The door shook as the anti-Communists hammered on it with truncheons and gun butts. The bombmakers threw their shoulders against the door to hold it shut.
“Help me pull up the rug,” Pauline told Anny.
The bombmakers had apparently grown up in neighborhoods less poor than this one and none of them even suspected there was a trapdoor under the filthy carpet. It opened over a wet earthen cellar. The cellar had been dug decades ago by country peasants when they moved to the city in the forlorn hope of storing vegetables grown in tenement shadows.
“How did you know?” Anny whispered.
“When I w
as a girl, I lived in Wedding with my mother.”
If the root cellar was like others Pauline had seen, it would have another door that opened outside into what she hoped would be an interior yard with a fence they could squeeze through and run. It did. Holding Anny’s hand tightly, she emerged under a sliver of gray sky spitting rain.

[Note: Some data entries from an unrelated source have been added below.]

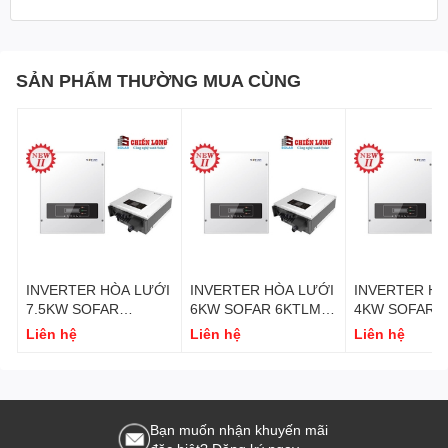
SẢN PHẨM THƯỜNG MUA CÙNG
INVERTER HÒA LƯỚI
INVERTER HÒA LƯỚI
INVERTER HÒ
7.5KW SOFAR
6KW SOFAR 6KTLM-
4KW SOFAR 4
7.5KTLM-G2
G2
G2
Liên hệ
Liên hệ
Liên hệ
Bạn muốn nhận khuyến mãi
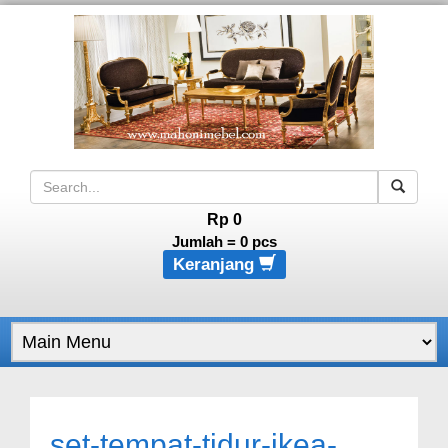
Rp 0
Jumlah =
0
pcs
Keranjang
set-tempat-tidur-ikea-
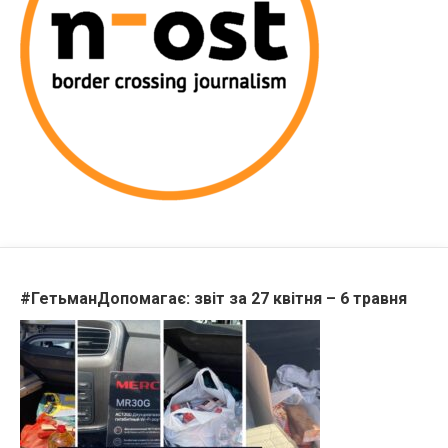
#ГетьманДопомагає: звіт за 27 квітня – 6 травня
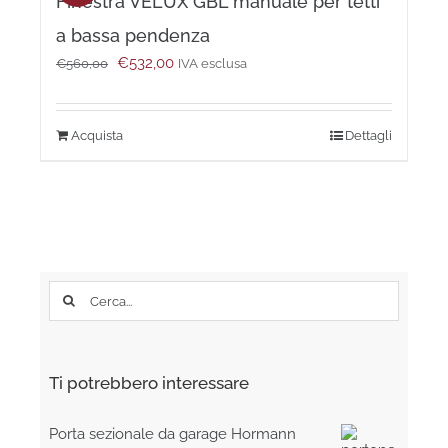
Finestra VELUX GBL manuale per tetti
Le
opzioni
a bassa pendenza
possono
Il
Il
€
532,00
essere
€
560,00
IVA esclusa
prezzo
prezzo
scelte
originale
attuale
nella
era:
è:
pagina
Acquista
Dettagli
€560,00.
€532,00.
del
prodotto
Cerca
per:
Ti potrebbero interessare
Porta sezionale da garage Hormann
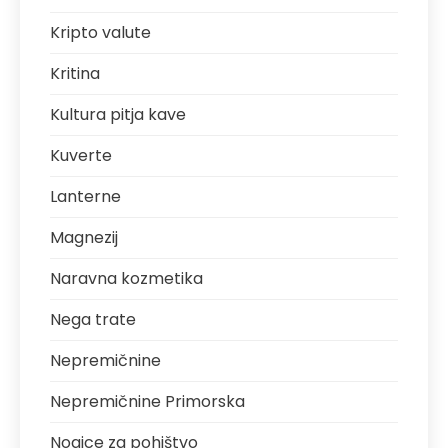
Kripto valute
Kritina
Kultura pitja kave
Kuverte
Lanterne
Magnezij
Naravna kozmetika
Nega trate
Nepremičnine
Nepremičnine Primorska
Nogice za pohištvo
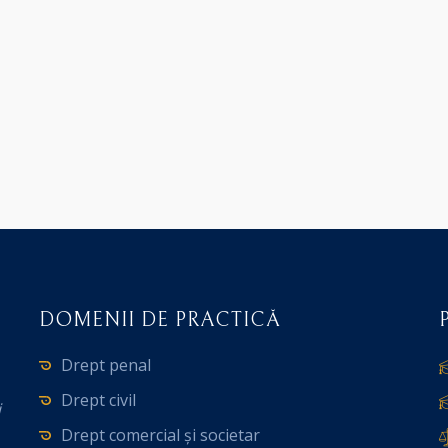
DOMENII DE PRACTICĂ
Drept penal
Drept civil
i
Drept comercial și societar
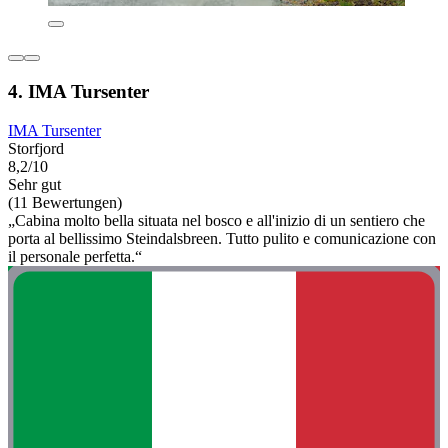
4. IMA Tursenter
IMA Tursenter
Storfjord
8,2/10
Sehr gut
(11 Bewertungen)
„Cabina molto bella situata nel bosco e all'inizio di un sentiero che
porta al bellissimo Steindalsbreen. Tutto pulito e comunicazione con
il personale perfetta.“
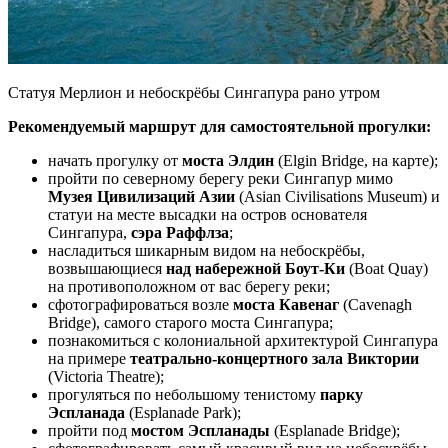
Статуя Мерлион и небоскрёбы Сингапура рано утром
Рекомендуемый маршрут для самостоятельной прогулки:
начать прогулку от
моста Элдин
(Elgin Bridge, на карте);
пройти по северному берегу реки Сингапур мимо
Музея Цивилизаций Азии
(Asian Civilisations Museum) и
статуи на месте высадки на остров основателя
Сингапура,
сэра Раффлза
;
насладиться шикарным видом на небоскрёбы,
возвышающиеся
над набережной Боут-Ки
(Boat Quay)
на противоположном от вас берегу реки;
сфотографироваться возле
моста Кавенаг
(Cavenagh
Bridge), самого старого моста Сингапура;
познакомиться с колониальной архитектурой Сингапура
на примере
театрально-концертного зала Виктории
(Victoria Theatre);
прогуляться по небольшому тенистому
парку
Эспланада
(Esplanade Park);
пройти под
мостом Эспланады
(Esplanade Bridge);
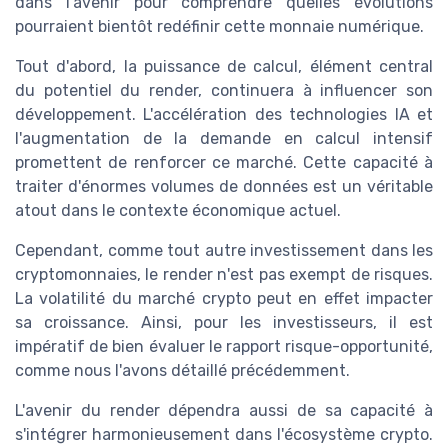
dans l'avenir pour comprendre quelles évolutions
pourraient bientôt redéfinir cette monnaie numérique.
Tout d'abord, la puissance de calcul, élément central
du potentiel du render, continuera à influencer son
développement. L'accélération des technologies IA et
l'augmentation de la demande en calcul intensif
promettent de renforcer ce marché. Cette capacité à
traiter d'énormes volumes de données est un véritable
atout dans le contexte économique actuel.
Cependant, comme tout autre investissement dans les
cryptomonnaies, le render n'est pas exempt de risques.
La volatilité du marché crypto peut en effet impacter
sa croissance. Ainsi, pour les investisseurs, il est
impératif de bien évaluer le rapport risque-opportunité,
comme nous l'avons détaillé précédemment.
L'avenir du render dépendra aussi de sa capacité à
s'intégrer harmonieusement dans l'écosystème crypto.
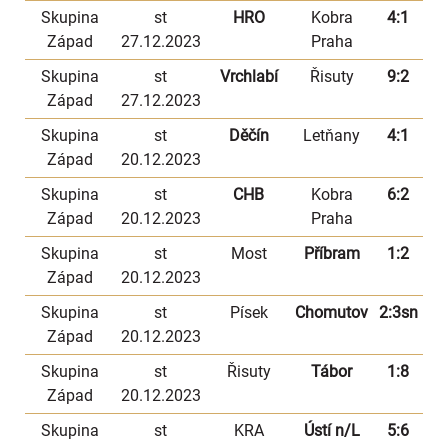
Skupina
st
HRO
Kobra
4:1
Západ
27.12.2023
Praha
Skupina
st
Vrchlabí
Řisuty
9:2
Západ
27.12.2023
Skupina
st
Děčín
Letňany
4:1
Západ
20.12.2023
Skupina
st
CHB
Kobra
6:2
Západ
20.12.2023
Praha
Skupina
st
Most
Příbram
1:2
Západ
20.12.2023
Skupina
st
Písek
Chomutov
2:3sn
Západ
20.12.2023
Skupina
st
Řisuty
Tábor
1:8
Západ
20.12.2023
Skupina
st
KRA
Ústí n/L
5:6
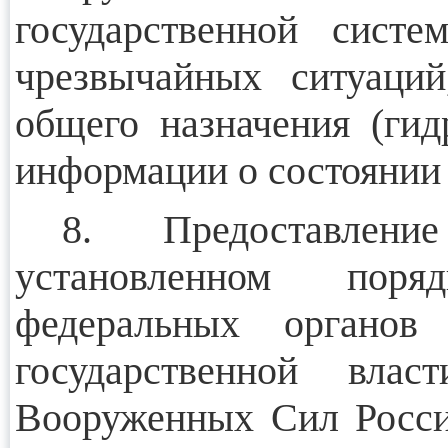
государственной сист
чрезвычайных ситуаци
общего назначения (ги
информации о состоянии 
8. Предоставлен
установленном поря
федеральных органов 
государственной влас
Вооруженных Сил Росси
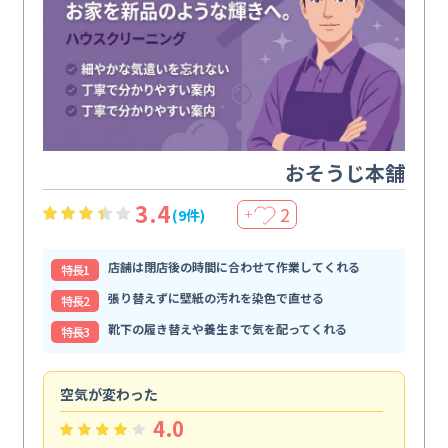
おそうじ本舗
3.4
2
(9件)
＋
店舗は閉店後の時間に合わせて作業してくれる
特⻑1
張り替えずに壁紙の汚れを染色で直せる
特⻑2
靴下の履き替えや養生まで気を配ってくれる
特⻑3
空気が変わった
浴
4.0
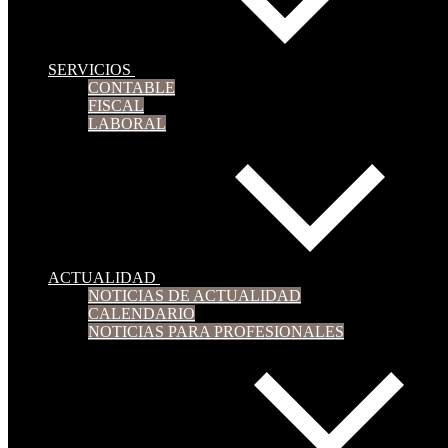
SERVICIOS
CONTABLE
FISCAL
LABORAL
ACTUALIDAD
NOTICIAS DE ACTUALIDAD
CALENDARIO
NOTICIAS PARA PROFESIONALES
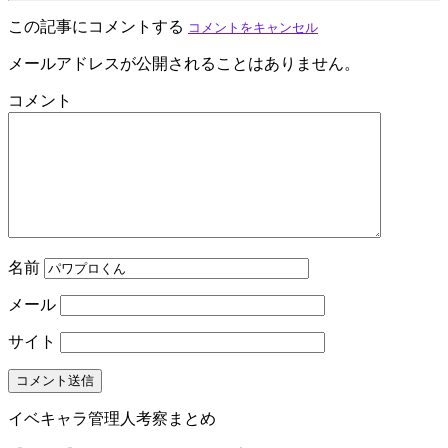
この記事にコメントする
コメントをキャンセル
メールアドレスが公開されることはありません。
コメント
名前
メール
サイト
イベキャラ管理人考察まとめ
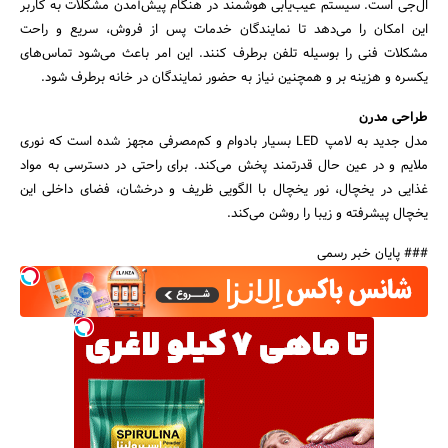
ال‌جی است. سیستم عیب‌یابی هوشمند در هنگام پیش‌آمدن مشکلات به کاربر
این امکان را می‌دهد تا نمایندگان خدمات پس از فروش، سریع و راحت
مشکلات فنی را بوسیله تلفن برطرف کنند. این امر باعث می‌شود تماس‌های
یکسره و هزینه بر و همچنین نیاز به حضور نمایندگان در خانه برطرف شود.
طراحی مدرن
مدل‌ جدید به لامپ LED بسیار بادوام و کم‌مصرفی مجهز شده است که نوری
ملایم و در عین حال قدرتمند پخش می‌کند. برای راحتی در دسترسی به مواد
غذایی در یخچال، نور یخچال با الگویی ظریف و درخشان، فضای داخلی این
یخچال پیشرفته و زیبا را روشن می‌کند.
### پایان خبر رسمی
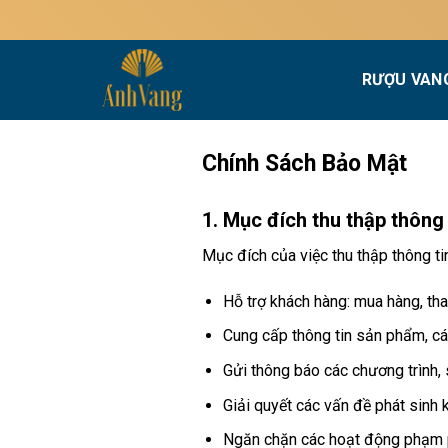
Bỏ
qua
nội
RƯỢU VAN
dung
Chính Sách Bảo Mật
1. Mục đích thu thập thông 
Mục đích của việc thu thập thông t
Hỗ trợ khách hàng: mua hàng, tha
Cung cấp thông tin sản phẩm, cá
Gửi thông báo các chương trình,
Giải quyết các vấn đề phát sinh 
Ngăn chặn các hoạt động phạm 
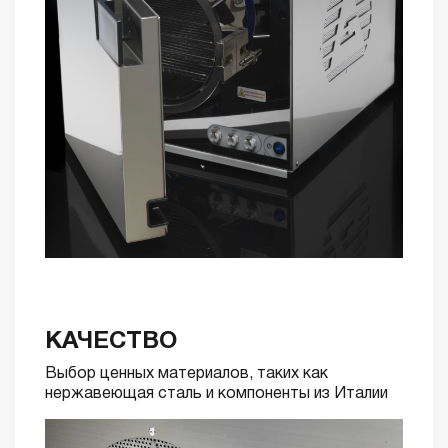
КАЧЕСТВО
Выбор ценных материалов, таких как
нержавеющая сталь и компоненты из Италии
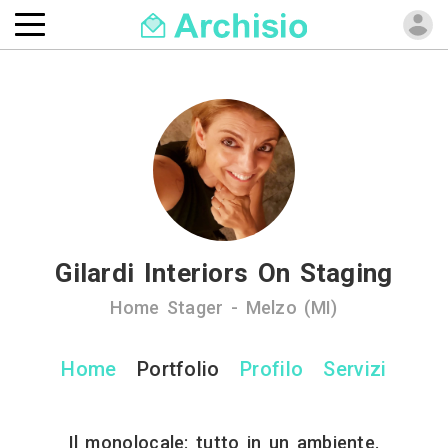
Gilardi Interiors On Staging
Home Stager - Melzo (MI)
Home
Portfolio
Profilo
Servizi
Il monolocale: tutto in un ambiente.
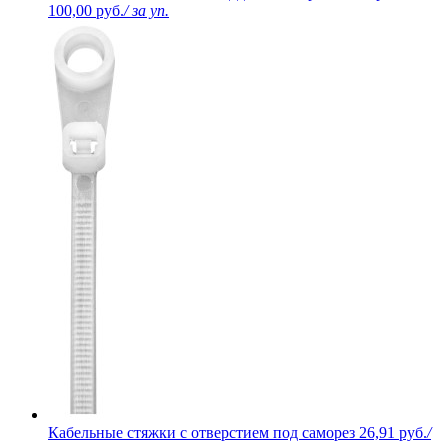
100,00 руб.
/ за уп.
Кабельные стяжки с отверстием под саморез
26,91 руб.
/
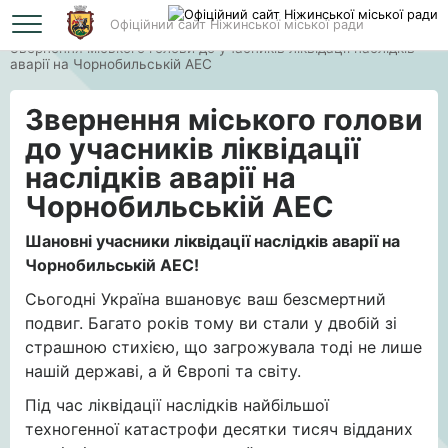
Офіційний сайт Ніжинської міської ради
Головна
Звернення міського голови до учасників ліквідації наслідків
аварії на Чорнобильській АЕС
Звернення міського голови
до учасників ліквідації
наслідків аварії на
Чорнобильській АЕС
Шановні учасники ліквідації наслідків аварії на
Чорнобильській АЕС!
Сьогодні Україна вшановує ваш безсмертний
подвиг. Багато років тому ви стали у двобій зі
страшною стихією, що загрожувала тоді не лише
нашій державі, а й Європі та світу.
Під час ліквідації наслідків найбільшої
техногенної катастрофи десятки тисяч відданих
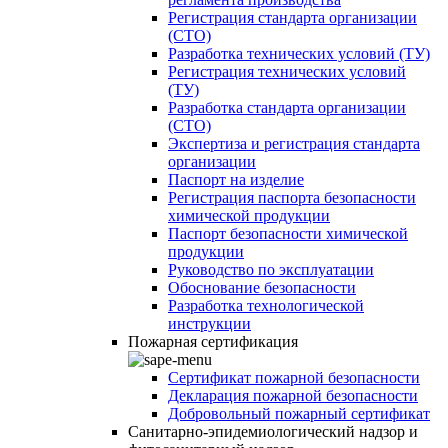
Регистрация стандарта организации
(СТО)
Разработка технических условий (ТУ)
Регистрация технических условий
(ТУ)
Разработка стандарта организации
(СТО)
Экспертиза и регистрация стандарта
организации
Паспорт на изделие
Регистрация паспорта безопасности
химической продукции
Паспорт безопасности химической
продукции
Руководство по эксплуатации
Обоснование безопасности
Разработка технологической
инструкции
Пожарная сертификация
Сертификат пожарной безопасности
Декларация пожарной безопасности
Добровольный пожарный сертификат
Санитарно-эпидемиологический надзор и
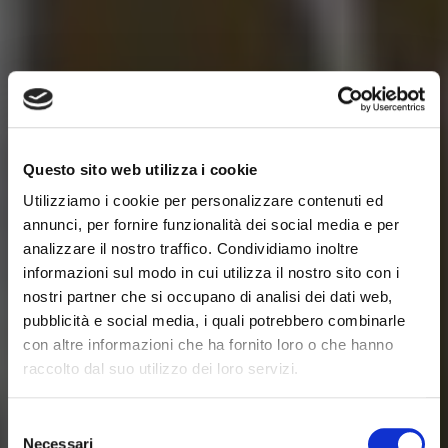
Questo sito web utilizza i cookie
Utilizziamo i cookie per personalizzare contenuti ed
annunci, per fornire funzionalità dei social media e per
analizzare il nostro traffico. Condividiamo inoltre
informazioni sul modo in cui utilizza il nostro sito con i
nostri partner che si occupano di analisi dei dati web,
pubblicità e social media, i quali potrebbero combinarle
con altre informazioni che ha fornito loro o che hanno
raccolto dal suo utilizzo dei loro servizi.
Selezione
Necessari
del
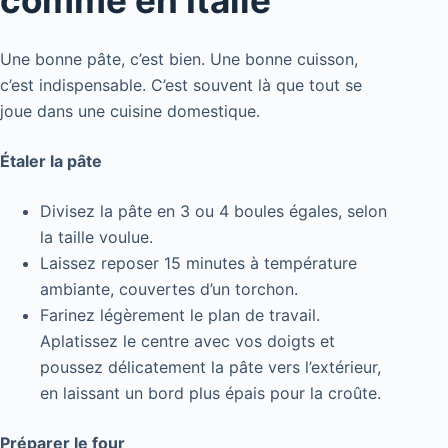
Une bonne pâte, c’est bien. Une bonne cuisson,
c’est indispensable. C’est souvent là que tout se
joue dans une cuisine domestique.
Étaler la pâte
Divisez la pâte en 3 ou 4 boules égales, selon
la taille voulue.
Laissez reposer 15 minutes à température
ambiante, couvertes d’un torchon.
Farinez légèrement le plan de travail.
Aplatissez le centre avec vos doigts et
poussez délicatement la pâte vers l’extérieur,
en laissant un bord plus épais pour la croûte.
Préparer le four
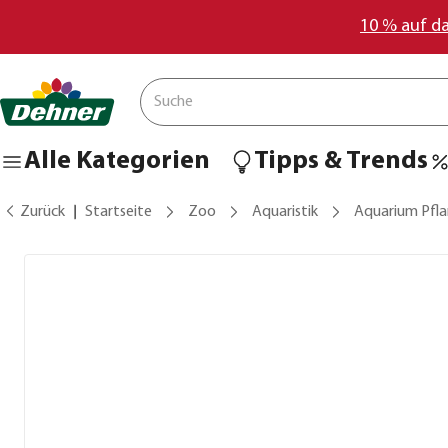
10 % auf d
Alle Kategorien
Tipps & Trends
Zurück
Startseite
Zoo
Aquaristik
Aquarium Pfl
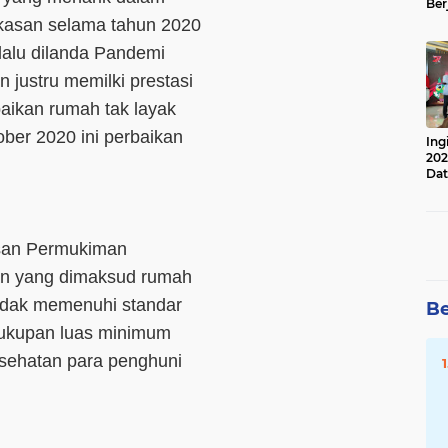
Ber
Lan
asan selama tahun 2020
Apr
 lalu dilanda Pandemi
justru memilki prestasi
aikan rumah tak layak
ber 2020 ini perbaikan
Ing
202
Dat
san Permukiman
n yang dimaksud rumah
tidak memenuhi standar
Be
ukupan luas minimum
sehatan para penghuni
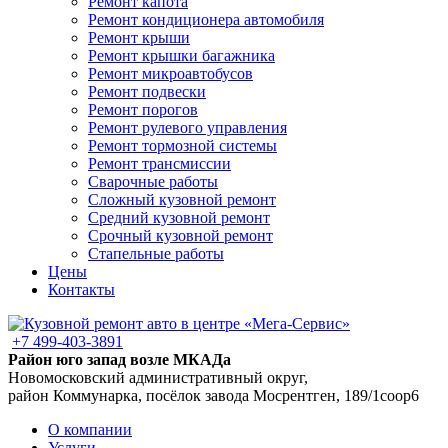
Ремонт капота
Ремонт кондиционера автомобиля
Ремонт крыши
Ремонт крышки багажника
Ремонт микроавтобусов
Ремонт подвески
Ремонт порогов
Ремонт рулевого управления
Ремонт тормозной системы
Ремонт трансмиссии
Сварочные работы
Сложный кузовной ремонт
Средний кузовной ремонт
Срочный кузовной ремонт
Стапельные работы
Цены
Контакты
+7 499-403-3891
Район юго запад возле МКАДа
Новомосковский административный округ,
район Коммунарка, посёлок завода Мосрентген, 189/1соор6
О компании
Услуги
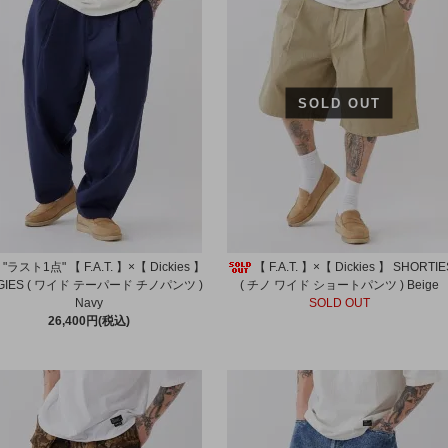
SOLD OUT
"ラスト1点" 【 F.A.T. 】×【 Dickies 】
【 F.A.T. 】×【 Dickies 】 SHORTIE
GGIES ( ワイド テーパード チノパンツ )
( チノ ワイド ショートパンツ ) Beige
Navy
SOLD OUT
26,400円(税込)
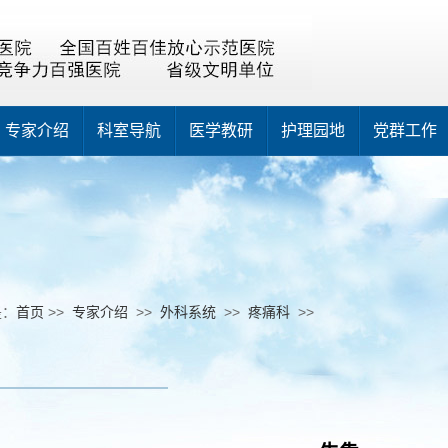
专家介绍
科室导航
医学教研
护理园地
党群工作
是：
首页
>>
专家介绍
>>
外科系统
>>
疼痛科
>>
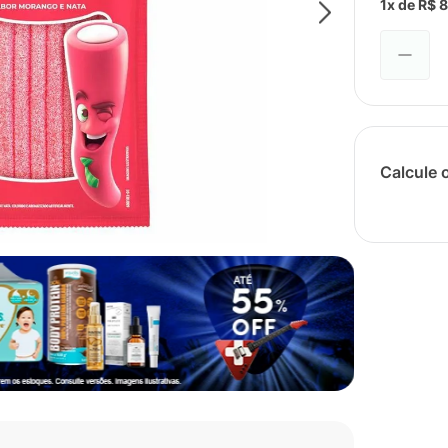
1
x de
R$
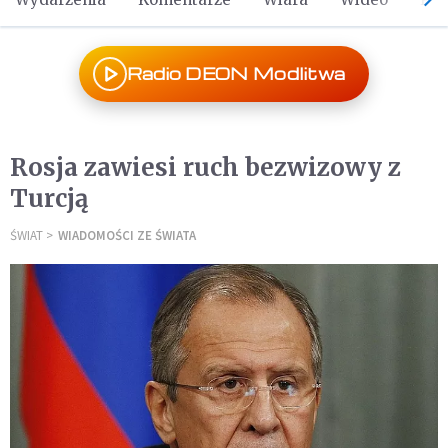
Radio DEON Modlitwa
Rosja zawiesi ruch bezwizowy z
Turcją
ŚWIAT
WIADOMOŚCI ZE ŚWIATA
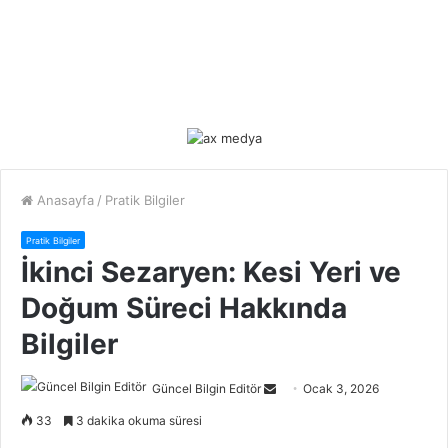
Anasayfa
/
Pratik Bilgiler
Pratik Bilgiler
İkinci Sezaryen: Kesi Yeri ve
Doğum Süreci Hakkında
Bilgiler
Güncel Bilgin Editör
S
Ocak 3, 2026
e
33
3 dakika okuma süresi
n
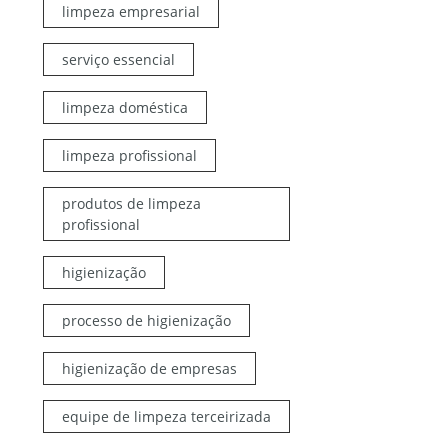
limpeza empresarial
serviço essencial
limpeza doméstica
limpeza profissional
produtos de limpeza
profissional
higienização
processo de higienização
higienização de empresas
equipe de limpeza terceirizada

Buildings walled them in on all four sides. Only one had a door.
“What of the others?” asked Anny.
“They’ll follow, if they have any sense,”
But before the bomb builders could escape through the cellar, an explosion shook the ground. A cloud of dust burst from the cellar door. Pauline felt the earth tremble under her feet as the entire front of the crumbling tenement collapsed. Brick and timber buried the anti-Communists and their armored car in the alley and the bomb-makers in their flat.
• • •
ISAAC BELL asked Captain Novicki, “What happened to your face, Dave?”
“Just some splinters.”
“Looks like a treeful.”
“Listen, Isaac. I have a confession to make.”
“What did you do?”
“I got caught running rum.”
Bell gave him a brisk once-over. His cheeks above his beard and his forehead were speckled with cuts, and he had one of those new Band-Aids stuck on his ear. He was lucky he hadn’t lost an eye. Otherwise, he looked his usual rugged self, a feisty old man who did not think he was old. “Caught running rum? Or hijacked?”
“Hijacked.”
“Where’d it happen?”
“They were waiting a half mile off Fire Island Inlet. Shot up my boat and stole the . . . cargo. Then chopped holes in the bottom to sink her.”
“Sounds like you’re lucky you’re alive.”
“Darned lucky. Thankfully, I don’t have to tell Joe right away. Bad enough admitting to you that I broke the law.”
“I’m not a cop,” said Bell. “And I’m not a priest.”